It can all change....in a blink of an eye....
Last year, I wooorked so hard, and got beat up and some most cherished people passed away and I lost and lost and lost. Depressed and discouraged, no matter how much I tried to pump sunshine up my butt with positive words, meditation, talks with well meaning friends and the occasional breakdown of honest surrendering tears, I could not get a break.
Then I got 'dismissed without cause' from my job and replaced by a fellow 30 years younger and with no experience because he was a friend of the manager. It was a few days later when a lovely friend took me away to his little trailer of a home with no running water and a coleman stove, way out in the country for a few days that my life turned around. He showed me kindness and unconditional love expecting nothing in return. My part to was to accept and let go. To really accept what was being given and really let go and put my trust in this person who at the time, I hardly knew. In return, I loved unconditionally back and accepted everything that came my way. Picture here, we were not lovers, but two people who both had broken pasts and just needed a genuine friend in the storm of life.
Well, from that week forward, boy oh boy, did everything start to rush my way in positive ways. Job offers from friends so I could work from home, and if I needed something like guidance, then it would appear by an old friend who is now teaching life skills and needs someone to practice on.

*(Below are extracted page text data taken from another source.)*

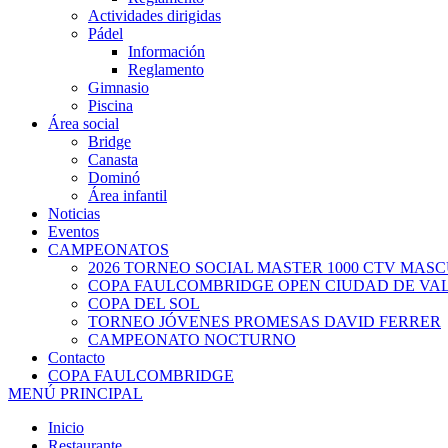
Actividades dirigidas
Pádel
Información
Reglamento
Gimnasio
Piscina
Área social
Bridge
Canasta
Dominó
Área infantil
Noticias
Eventos
CAMPEONATOS
2026 TORNEO SOCIAL MASTER 1000 CTV MAS
COPA FAULCOMBRIDGE OPEN CIUDAD DE VA
COPA DEL SOL
TORNEO JÓVENES PROMESAS DAVID FERRER
CAMPEONATO NOCTURNO
Contacto
COPA FAULCOMBRIDGE
MENÚ PRINCIPAL
Inicio
Restaurante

If I wanted something, like a sparklie flapper dress with tassles it would suddenly be in front of me in a thrift shop. My paintings were selling one after another to the point where I started to worry that I wouldn't have inventory (how silly is that!) I had one opportunity after another. One person from my past showing up to give me something and then someone new would emerge to offer me something else. It is like I am on this wave of blessings like I have never experienced before in my life.
I cannot sleep because I am so very very happy and excited about what life is offering me every single day. Every time that I accept an invitation, I am being given a gift of some sort. Never in my life have I ever been in this type of vortex of goodwill and joy and ease in acquiring of the basics of what I require. This in a time when I have absolutely nothing.
Why? I do not know. I do not know how long it will last. I will not test it. I am a person that lives in the moment by the very nature of my Buddhist teaching so I will just embrace it for all that it is. I have not squandered any of it. This vortex has been going strong for 2 months now and every day I have been present and progressive with the gifts that have been given to me. I hope that in 6 - 9 - 12 - 24 months that I can say that it has continued and that I have accomplished great things with my time and made a wonderful impact for others. I wish to do this.
My dream is to be of service to my fellow person in their evolution of realization of their greatness so that they can help others realize theirs.
Thank you for being with me on my journey.